I want Hillary to stay in this, Laura. This is too good a soap opera. We need Barack Obama bloodied up politically, and it’s obvious that the Republicans are not going to do it and don’t have the stomach for it, as you probably know. We’re getting all kinds of memos from the RNC, saying we’re not going to be critical there. Mark McKinnon of McCain’s campaign says he’ll quit if they get critical over Obama. This is the presidency of the United States we’re talking about. I want our party to win. I want the Democrats to lose. They’re in the midst of tearing themselves apart right now. It is fascinating to watch, and it’s all going to stop if Hillary loses. So, yeah, I’m asking people to cross over and, if they can stomach it — I know it’s a difficult thing to do, to vote for a Clinton, but it will sustain this soap opera, and it’s something I think we need. It would be fun, too.
It turned into a pretty hot meme in Texas, and on Monday, while Rush was out, guest host Mark Davis scored an interview with Bill Clinton. Did it work?
And,
It’s a similar story in Texas, where Limbaugh has the most listeners of any of these states. Obama won the Republican vote 52-47, but conservatives (22 percent of all voters, up from 15 percent in the Kerry-Edwards primary) went against Obama. For the first time since Super Tuesday, they were Clinton’s best ideological group: She won them 53-43. And Clinton won 13 percent of the people who said Obama was the most electable candidate.

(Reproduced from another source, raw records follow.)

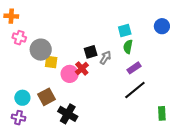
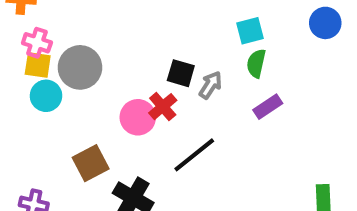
black square: (91, 52) -> (181, 73), turned 32
yellow square: (51, 62) -> (38, 65), moved
black line: (135, 90) -> (194, 155), moved
cyan circle: (22, 98) -> (46, 96), moved

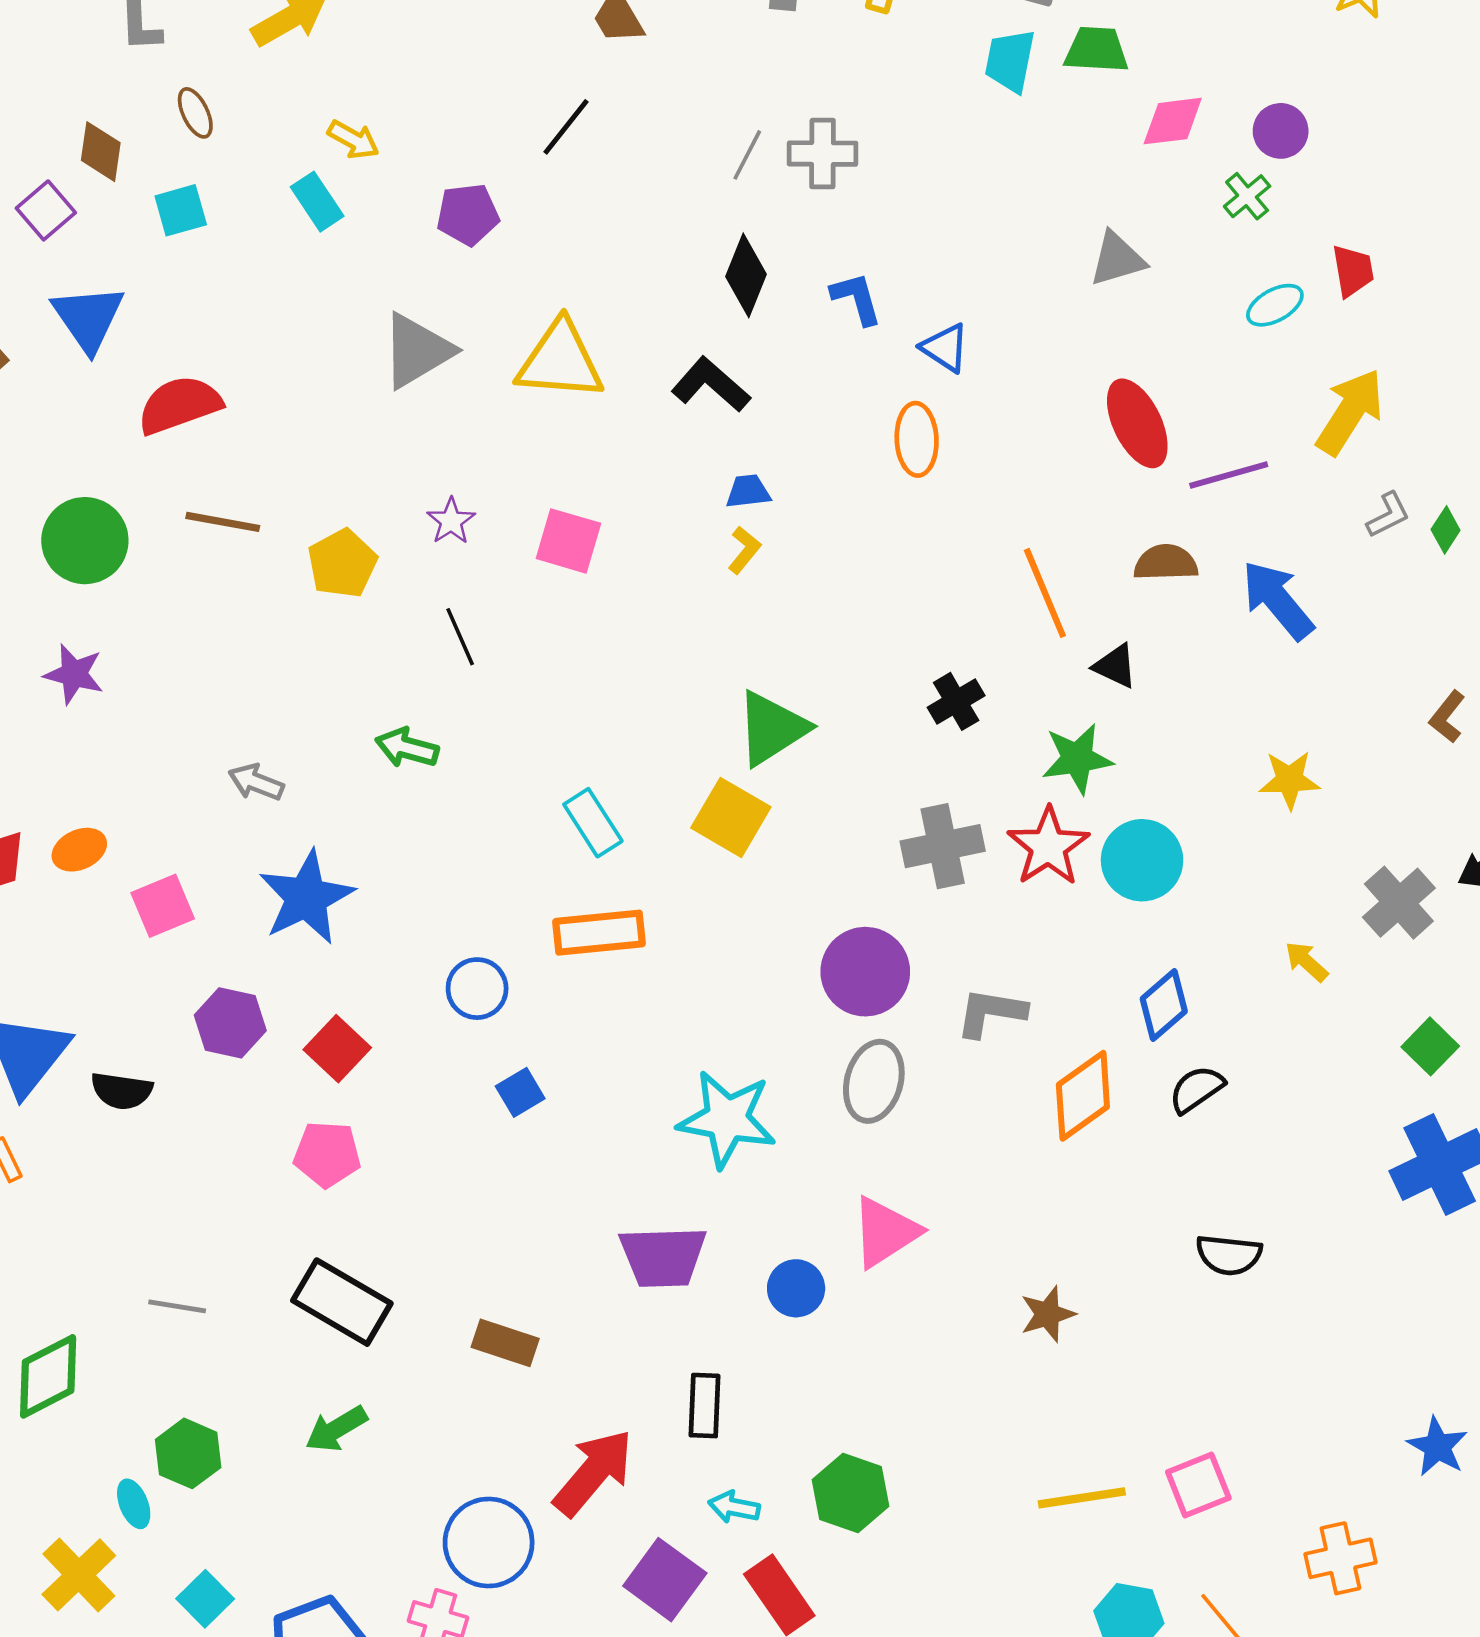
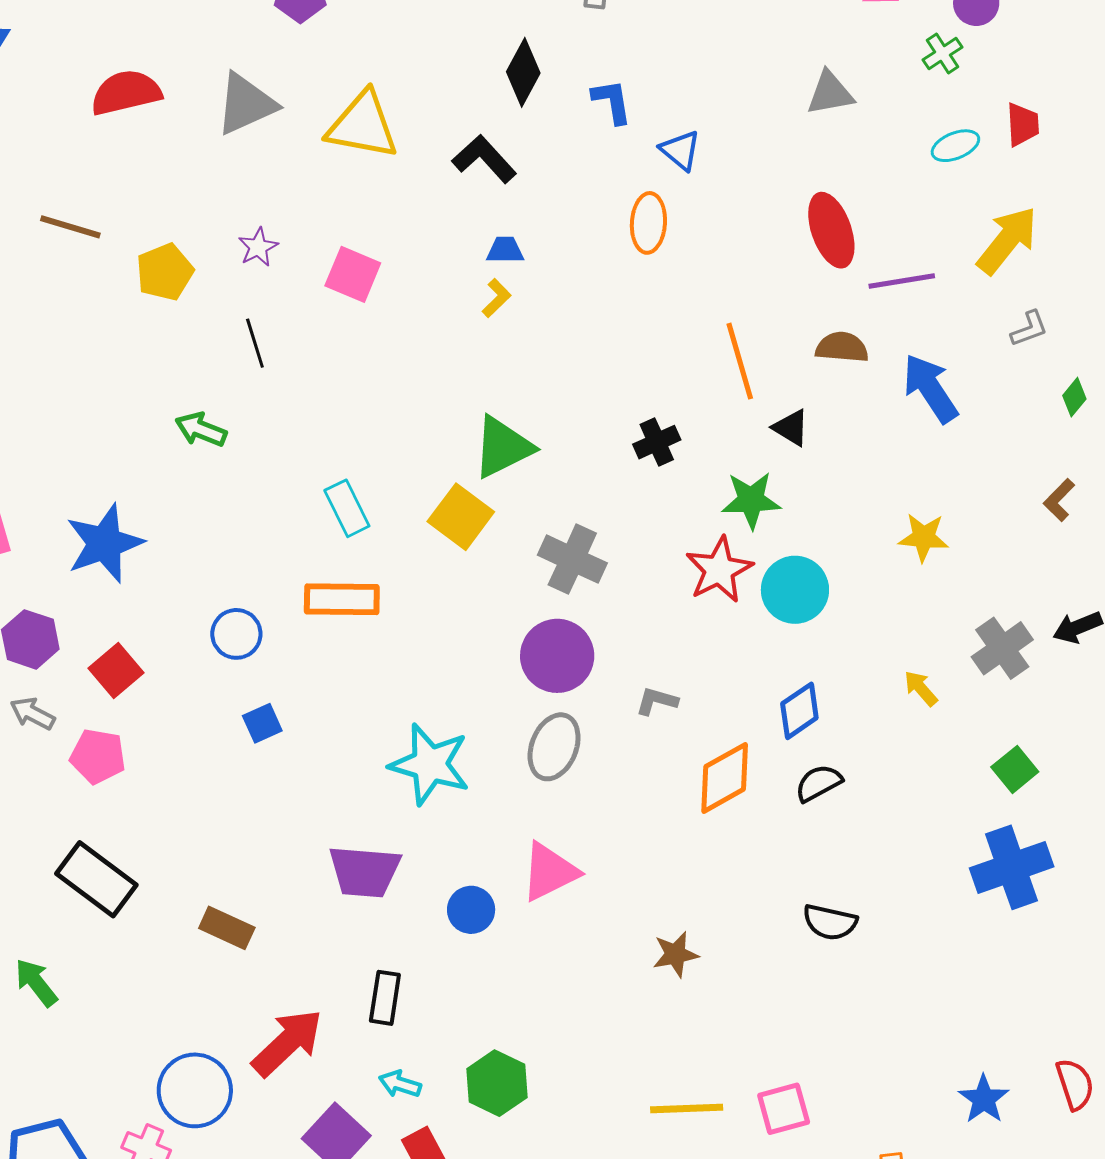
red semicircle: (179, 405) -> (126, 93), moved
green diamond: (1446, 530) -> (1074, 397), moved
gray arrow: (256, 782) -> (32, 713), moved
gray cross: (943, 846) -> (572, 559), moved, turned 30
gray L-shape: (991, 1013) -> (657, 701), size x0.7
green arrow: (336, 1429) -> (36, 983), moved, turned 76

Ohio didn’t wind up being very close, but Clinton won the Texas primary by about 98,000 votes out of 2.8 million cast. If the exits are right, about 252,000 of those voters were Republicans, and about 618,000 were conservatives. Clinton truly might have won the Texas primary on the backs of Rush Limbaugh listeners.

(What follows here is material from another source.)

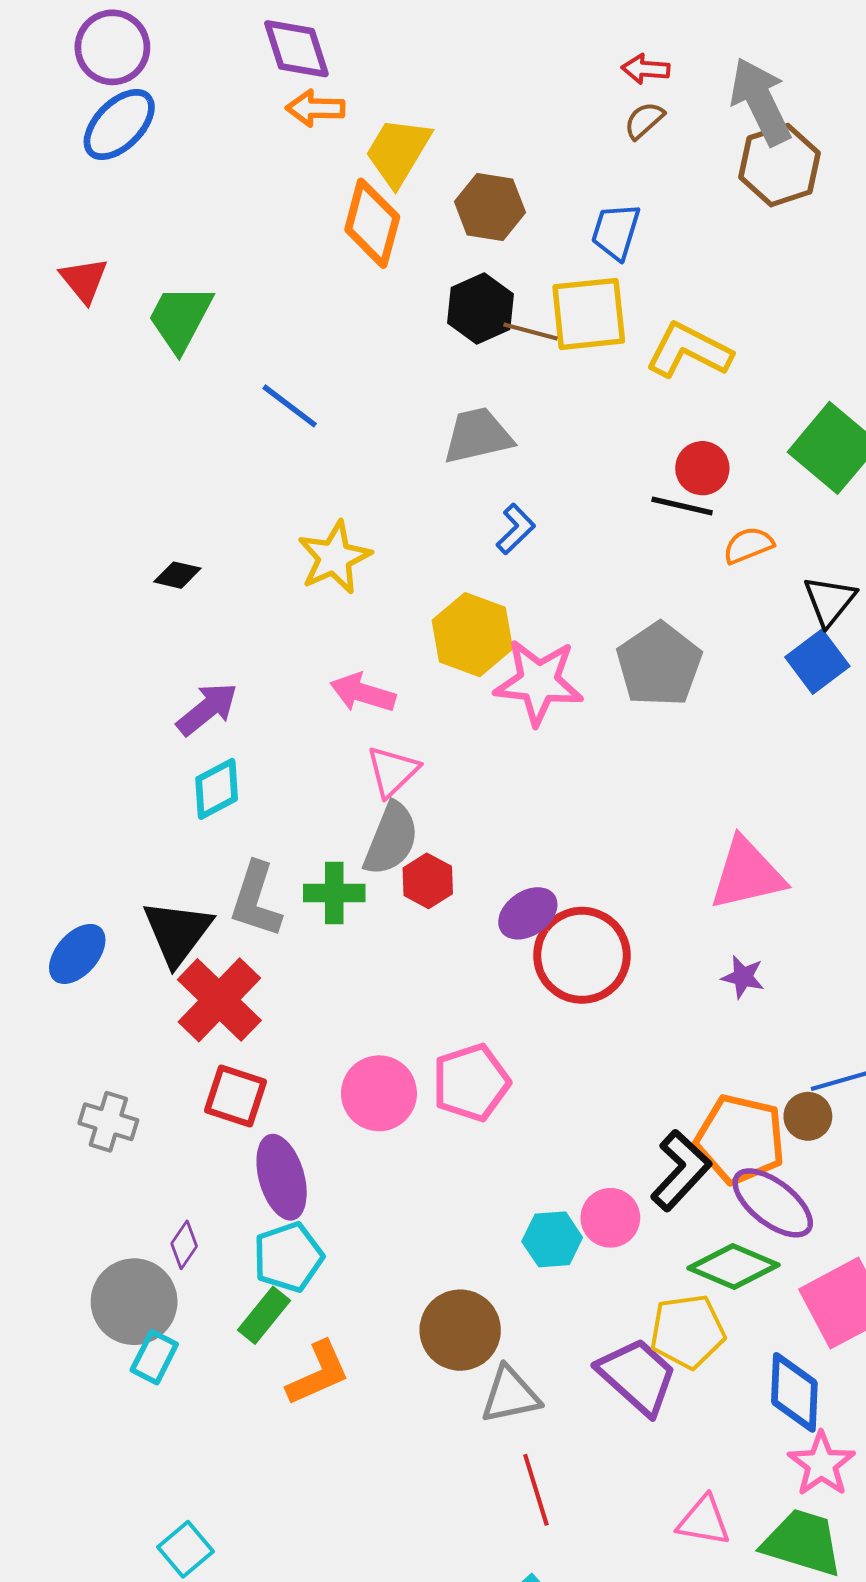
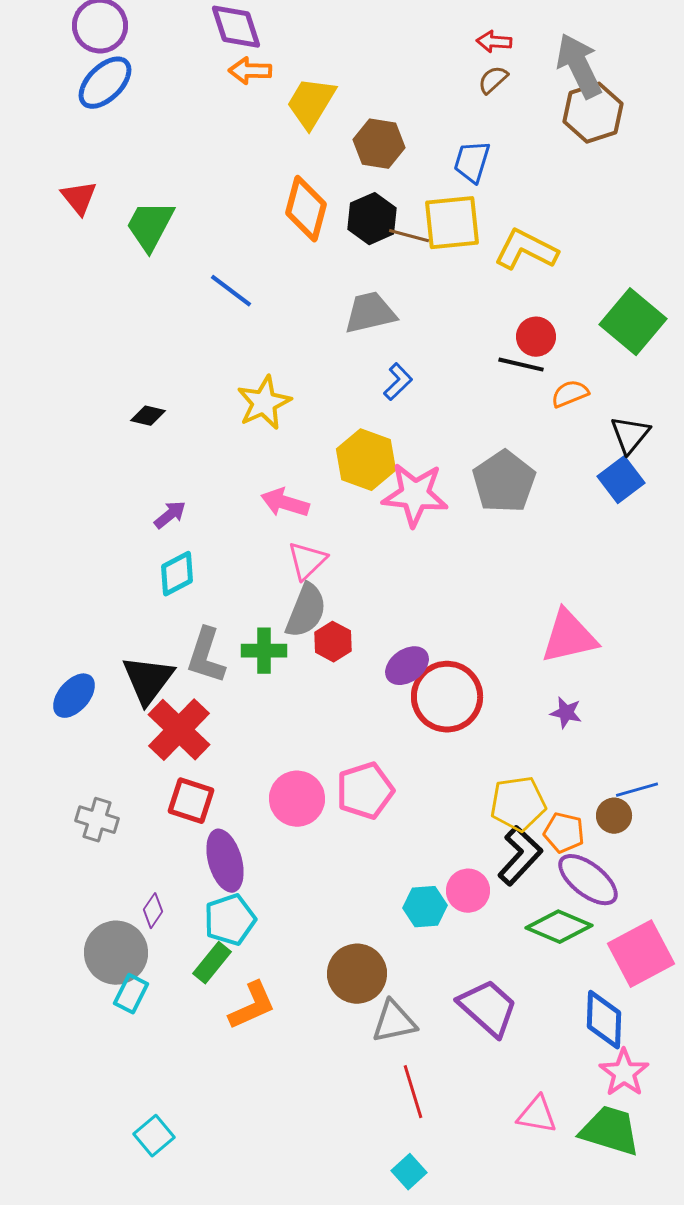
orange diamond: (372, 223) -> (306, 209), moved
purple arrow: (207, 709) -> (170, 515), size x0.7
orange pentagon: (740, 1139) -> (564, 833), size x0.6
yellow pentagon: (687, 1331) -> (518, 804), moved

Even with all the furious spin going on right now, and after Clinton’s best night in a month, her chances of winning the nomination are small. I’ve read this week Obama will announce February fundraising north of $50 million (as compared to Clinton’s already announced $35 million) and possibly a bloc of 50 superdelegate endorsements.

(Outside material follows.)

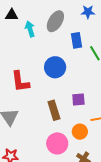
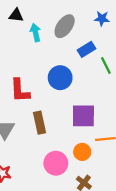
blue rectangle: (76, 40) -> (86, 49), turned 63
purple square: (78, 99) -> (83, 116), size x1.6
brown rectangle: (54, 110) -> (40, 123), moved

Marc Ambinder goes over the nomination math, and Clinton’s long, long odds, at theAtlantic.com’s new feature, The Current:
Tonight’s primaries in Ohio, Texas, Rhode Island, and Vermont will settle nothing. It’s already decided.
Barack Obama’s still-likely nomination owes a debt to John Rawls: the inequalities built into the Democratic delegate selection system benefit the little states and history’s most aggrieved figure — the liberal activist. Let’s say Hillary Clinton romps to victory in Ohio and Texas and Rhode Island. Tens of thousands of extra voters. At most, a few extra delegates. But a win is a win, right? Twenty-four … okay, forty-eight hours later, when the afterglow has faded and the Hill raisers are on vacation, Clinton delegate guru Harold Ickes will sit down at his desk, scratch his chest through the open folds of his shirt, and have the same problem he has right now: Barack Obama’s earned delegate lead is virtually insurmountable.
There are a variety of delegate calculation spreadsheets floating around, and I’ve plugged numbers in all of them, using the red-rosiest scenarios I could contemplate for Clinton. Under a fairly neutral scenario, she needs about 55 percent of the remaining pledged delegates to catch Obama, assuming she takes half the remaining superdelegates. (A generous assumption, given that his rate of superdelegate acquisition is about four to one right now.) To get 55 percent of the remaining pledged delegates, she needs to win about 72 percent of the popular vote in most of the rest of the 18 or so states that haven’t voted. Clinton has won, in truth, nearly as many actual votes as Obama, and most of the biggest states. If merit governed the delegate selection process, Clinton would have an equal claim to the nomination. But merit, in this process, is a lower order principle.